Isthmic-cervical insufficiency during pregnancy (ICI) is a non-physiological process characterized by painless dilation of the cervix and its isthmus in response to an increasing load (increased volume of amniotic fluid and fetal weight). If the condition is not corrected with therapeutic or surgically, then this is fraught with late miscarriages (before) or premature birth (after 21 weeks).

  • Occurrence of ICN
  • Indirect causes of isthmic insufficiency cervical canal
  • Symptoms of ICI during pregnancy
  • The mechanism of development of isthmic-cervical insufficiency of the cervix
  • Methods for correcting ICI
  • Application of circular sutures for isthmic-cervical insufficiency
  • Unloading pessary for isthmic-cervical insufficiency
  • How is a pessary selected?
  • Tactics of pregnancy management with ICI
  • How many weeks is the pessary removed?

Occurrence of ICN

In the structure of late miscarriages and premature childbirth ICN occupies significant importance. Isthmic-cervical insufficiency is common according to data from various sources from 1 to 13% of pregnant women. In women with a history of preterm birth, the incidence increases to 30–42%. If previous pregnancy ended at the period -, then the subsequent one in every fourth case will not last longer without correction and treatment of the causes.

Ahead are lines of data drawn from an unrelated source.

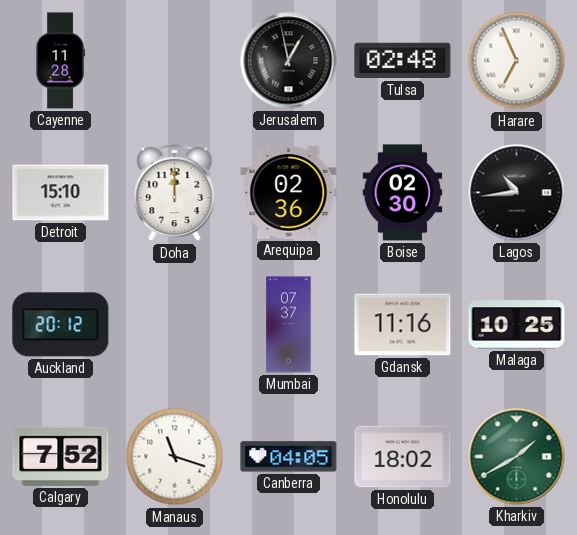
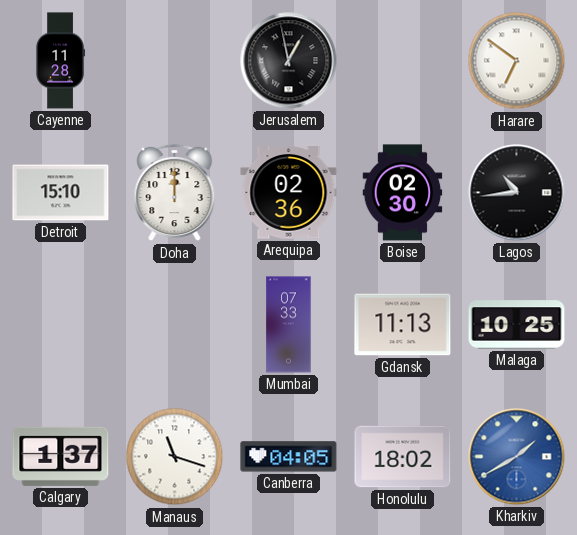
Tulsa: 02:48 -> none
Harare: 6:56 -> 6:51
Auckland: 20:12 -> none
Mumbai: 07:37 -> 07:33
Gdansk: 11:16 -> 11:13
Calgary: 7:52 -> 1:37
Kharkiv dial: green -> blue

ICNs are classified by origin:

  • Congenital. Associated with developmental defects – . Requires careful diagnosis and surgical treatment still at the stage of planning conception.
  • Acquired
  • Post-traumatic
  • Functional.

Often, cervical insufficiency is combined with the threat of interruption and pronounced uterine tone.

Indirect causes of isthmic-cervical insufficiency

Predisposing factors for deficiency cervical region birth canal are scar changes and defects formed after injuries in previous births or after surgical interventions on the cervix.

The causes of isthmic-cervical insufficiency are:

  • birth of a large fetus;
  • birth of a fetus with breech presentation;
  • overlay obstetric forceps during childbirth;
  • abortions;
  • diagnostic curettage;
  • cervical surgery;
  • connective tissue dysplasia;
  • genital infantilism;

The identified cause must be treated surgically at the stage of pregnancy planning.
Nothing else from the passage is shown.